_Exercise instructions_. Take every record and write it out again exactly, with no images included.

_Data provided_.
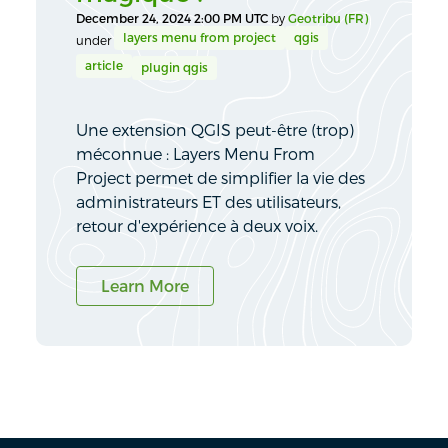
December 24, 2024 2:00 PM UTC
by
Geotribu (FR)
layers menu from project
qgis
under
article
plugin qgis
Une extension QGIS peut-être (trop)
méconnue : Layers Menu From
Project permet de simplifier la vie des
administrateurs ET des utilisateurs,
retour d'expérience à deux voix.
Learn More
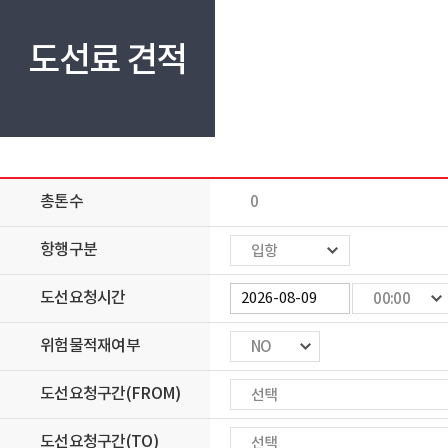
도선료 견적
총톤수
항행구분
입항
도선요청시간
00:00
위험물적재여부
NO
도선요청구간(FROM)
선택
도선요청구간(TO)
선택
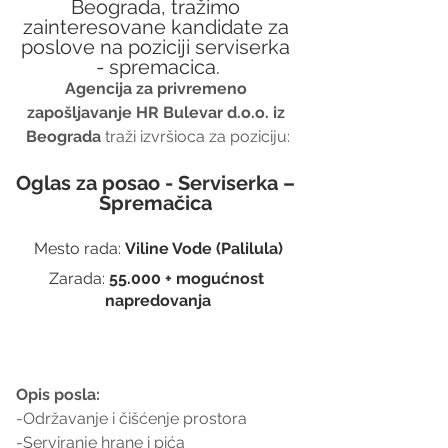
Beograda, tražimo 
zainteresovane kandidate za 
poslove na poziciji serviserka 
- spremacica.
Agencija za privremeno 
zapošljavanje HR Bulevar d.o.o. iz 
Beograda
 traži izvršioca za poziciju:
Oglas za posao - Serviserka – 
Spremačica 
Mesto rada: 
Viline Vode (Palilula)
Zarada: 
55.000 + mogućnost 
napredovanja
Opis posla:
-Održavanje i čišćenje prostora
-Serviranje hrane i pića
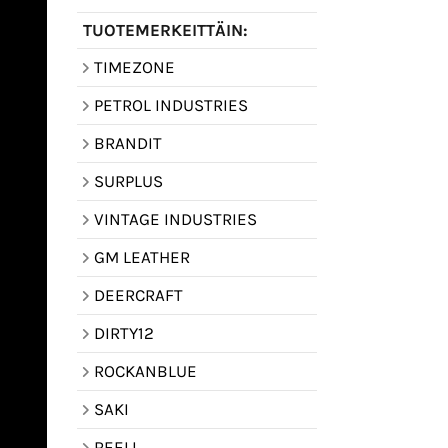
TUOTEMERKEITTÄIN:
TIMEZONE
PETROL INDUSTRIES
BRANDIT
SURPLUS
VINTAGE INDUSTRIES
GM LEATHER
DEERCRAFT
DIRTY12
ROCKANBLUE
SAKI
REELL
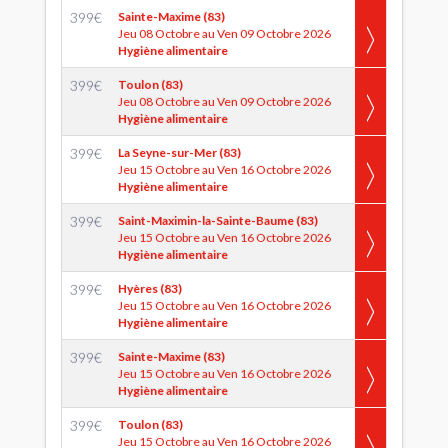
399
€
Sainte-Maxime (83)
Jeu 08 Octobre au Ven 09 Octobre 2026
Hygiène alimentaire
399
€
Toulon (83)
Jeu 08 Octobre au Ven 09 Octobre 2026
Hygiène alimentaire
399
€
La Seyne-sur-Mer (83)
Jeu 15 Octobre au Ven 16 Octobre 2026
Hygiène alimentaire
399
€
Saint-Maximin-la-Sainte-Baume (83)
Jeu 15 Octobre au Ven 16 Octobre 2026
Hygiène alimentaire
399
€
Hyères (83)
Jeu 15 Octobre au Ven 16 Octobre 2026
Hygiène alimentaire
399
€
Sainte-Maxime (83)
Jeu 15 Octobre au Ven 16 Octobre 2026
Hygiène alimentaire
399
€
Toulon (83)
Jeu 15 Octobre au Ven 16 Octobre 2026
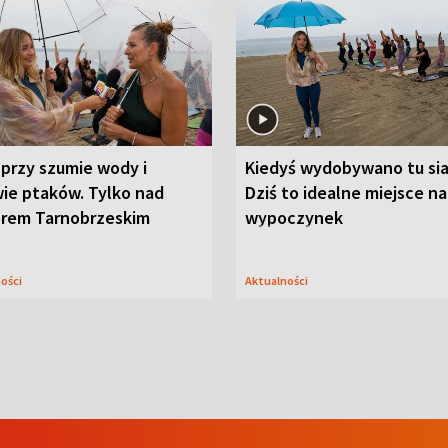
przy szumie wody i
Kiedyś wydobywano tu sia
ie ptaków. Tylko nad
Dziś to idealne miejsce na
orem Tarnobrzeskim
wypoczynek
ności
Aktualności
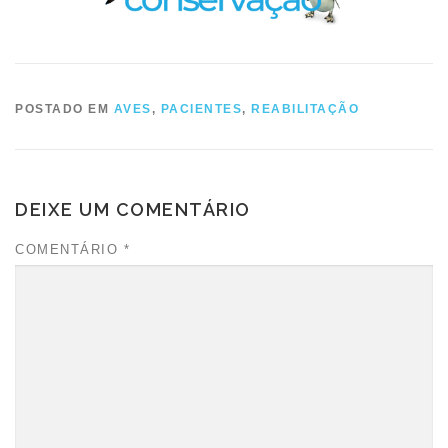
POSTADO EM
AVES
,
PACIENTES
,
REABILITAÇÃO
DEIXE UM COMENTÁRIO
COMENTÁRIO
*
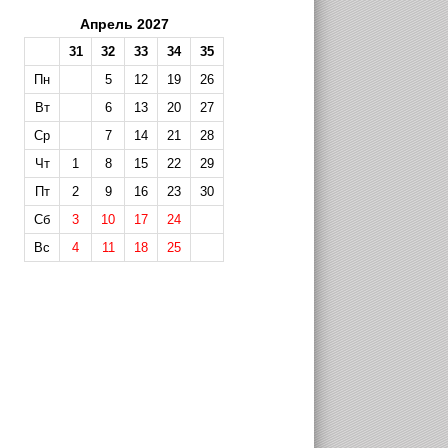
Апрель 2027
31
32
33
34
35
Пн
5
12
19
26
Вт
6
13
20
27
Ср
7
14
21
28
Чт
1
8
15
22
29
Пт
2
9
16
23
30
Сб
3
10
17
24
Вс
4
11
18
25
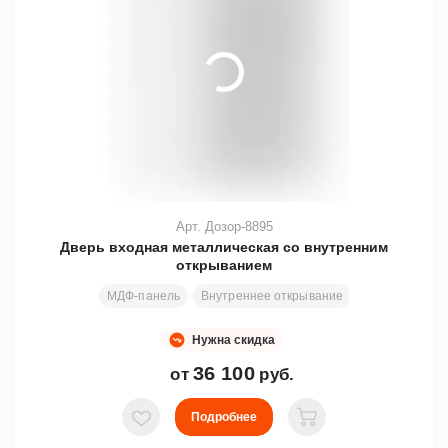
Арт. Дозор-8895
Дверь входная металлическая со внутренним
открыванием
МДФ-панель
Внутреннее открывание
Стекло
Ков
Нужна скидка
36 100
от
руб.
Подробнее
В избранное
В корзину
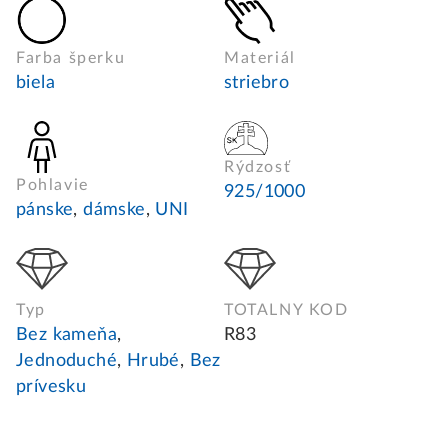
Farba šperku
Materiál
biela
striebro
Rýdzosť
Pohlavie
925/1000
pánske
,
dámske
,
UNI
Typ
TOTALNY KOD
Bez kameňa
,
R83
Jednoduché
,
Hrubé
,
Bez
prívesku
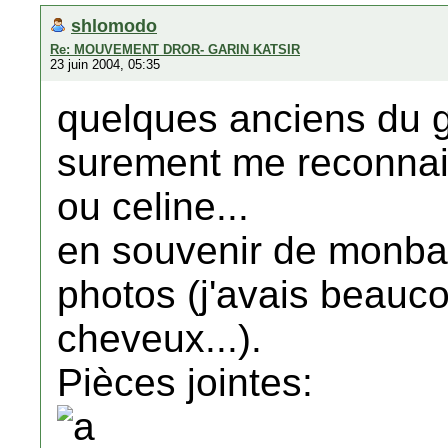
shlomodo
Re: MOUVEMENT DROR- GARIN KATSIR
23 juin 2004, 05:35
quelques anciens du g
surement me reconnai
ou celine...
en souvenir de monbardo
photos (j'avais beauc
cheveux...).
Pièces jointes:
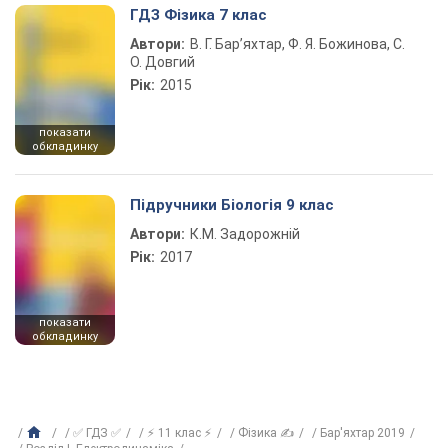
ГДЗ Фізика 7 клас
Автори:
В. Г. Бар’яхтар, Ф. Я. Божинова, С.
О. Довгий
Рік:
2015
показати
обкладинку
Підручники Біологія 9 клас
Автори:
К.М. Задорожній
Рік:
2017
показати
обкладинку
✅ ГДЗ ✅
⚡ 11 клас ⚡
Фізика ✍
Бар'яхтар 2019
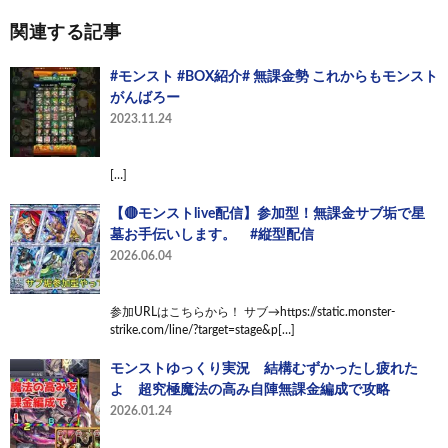
関連する記事
#モンスト #BOX紹介# 無課金勢 これからもモンスト
がんばろー
2023.11.24
[…]
【🔴モンストlive配信】参加型！無課金サブ垢で星
墓お手伝いします。 #縦型配信
2026.06.04
参加URLはこちらから！ サブ→https://static.monster-
strike.com/line/?target=stage&p[…]
モンストゆっくり実況 結構むずかったし疲れた
よ 超究極魔法の高み自陣無課金編成で攻略
2026.01.24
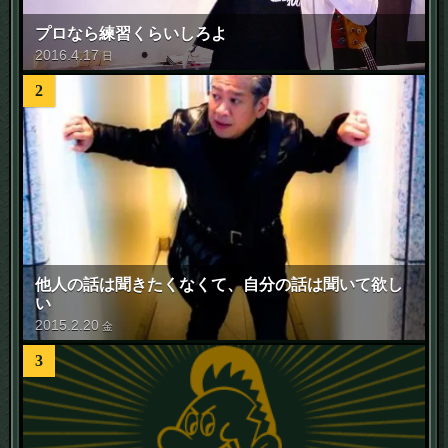
プロなら練習くらいしろよ
2016
.
4
.
17
日
2
他人の話は聞きたくなくて、自分の話は聞いて欲し
い
2015
.
2
.
20
金
3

_Solution_.
December 24, 2024 2:00 PM UTC
by
Geotribu (FR)
layers menu from project
qgis
under
article
plugin qgis
Une extension QGIS peut-être (trop)
méconnue : Layers Menu From
Project permet de simplifier la vie des
administrateurs ET des utilisateurs,
retour d'expérience à deux voix.
Learn More
도선료 견적
총톤수
항행구분
입항
도선요청시간
00:00
위험물적재여부
NO
도선요청구간(FROM)
선택
도선요청구간(TO)
선택
Beograda, tražimo 
zainteresovane kandidate za 
poslove na poziciji serviserka 
- spremacica.
Agencija za privremeno 
zapošljavanje HR Bulevar d.o.o. iz 
Beograda
 traži izvršioca za poziciju:
Oglas za posao - Serviserka – 
Spremačica 
Mesto rada: 
Viline Vode (Palilula)
Zarada: 
55.000 + mogućnost 
napredovanja
Opis posla:
-Održavanje i čišćenje prostora
-Serviranje hrane i pića
TUOTEMERKEITTÄIN:
TIMEZONE
PETROL INDUSTRIES
BRANDIT
SURPLUS
VINTAGE INDUSTRIES
GM LEATHER
DEERCRAFT
DIRTY12
ROCKANBLUE
SAKI
REELL
399
€
Sainte-Maxime (83)
Jeu 08 Octobre au Ven 09 Octobre 2026
Hygiène alimentaire
399
€
Toulon (83)
Jeu 08 Octobre au Ven 09 Octobre 2026
Hygiène alimentaire
399
€
La Seyne-sur-Mer (83)
Jeu 15 Octobre au Ven 16 Octobre 2026
Hygiène alimentaire
399
€
Saint-Maximin-la-Sainte-Baume (83)
Jeu 15 Octobre au Ven 16 Octobre 2026
Hygiène alimentaire
399
€
Hyères (83)
Jeu 15 Octobre au Ven 16 Octobre 2026
Hygiène alimentaire
399
€
Sainte-Maxime (83)
Jeu 15 Octobre au Ven 16 Octobre 2026
Hygiène alimentaire
399
€
Toulon (83)
Jeu 15 Octobre au Ven 16 Octobre 2026
przy szumie wody i
Kiedyś wydobywano tu sia
ie ptaków. Tylko nad
Dziś to idealne miejsce na
orem Tarnobrzeskim
wypoczynek
ności
Aktualności
POSTADO EM
AVES
,
PACIENTES
,
REABILITAÇÃO
DEIXE UM COMENTÁRIO
COMENTÁRIO
*
Апрель 2027
31
32
33
34
35
Пн
5
12
19
26
Вт
6
13
20
27
Ср
7
14
21
28
Чт
1
8
15
22
29
Пт
2
9
16
23
30
Сб
3
10
17
24
Вс
4
11
18
25
Арт. Дозор-8895
Дверь входная металлическая со внутренним
открыванием
МДФ-панель
Внутреннее открывание
Стекло
Ков
Нужна скидка
36 100
от
руб.
Подробнее
В избранное
В корзину
Farba šperku
Materiál
biela
striebro
Rýdzosť
Pohlavie
925/1000
pánske
,
dámske
,
UNI
Typ
TOTALNY KOD
Bez kameňa
,
R83
Jednoduché
,
Hrubé
,
Bez
prívesku
shlomodo
Re: MOUVEMENT DROR- GARIN KATSIR
23 juin 2004, 05:35
quelques anciens du g
surement me reconnai
ou celine...
en souvenir de monbardo
photos (j'avais beauc
cheveux...).
Pièces jointes:
ГДЗ Фізика 7 клас
Автори:
В. Г. Бар’яхтар, Ф. Я. Божинова, С.
О. Довгий
Рік:
2015
показати
обкладинку
Підручники Біологія 9 клас
Автори:
К.М. Задорожній
Рік:
2017
показати
обкладинку
✅ ГДЗ ✅
⚡ 11 клас ⚡
Фізика ✍
Бар'яхтар 2019
関連する記事
#モンスト #BOX紹介# 無課金勢 これからもモンスト
がんばろー
2023.11.24
[…]
【🔴モンストlive配信】参加型！無課金サブ垢で星
墓お手伝いします。 #縦型配信
2026.06.04
参加URLはこちらから！ サブ→https://static.monster-
strike.com/line/?target=stage&p[…]
モンストゆっくり実況 結構むずかったし疲れた
よ 超究極魔法の高み自陣無課金編成で攻略
2026.01.24
プロなら練習くらいしろよ
2016
.
4
.
17
日
2
他人の話は聞きたくなくて、自分の話は聞いて欲し
い
2015
.
2
.
20
金
3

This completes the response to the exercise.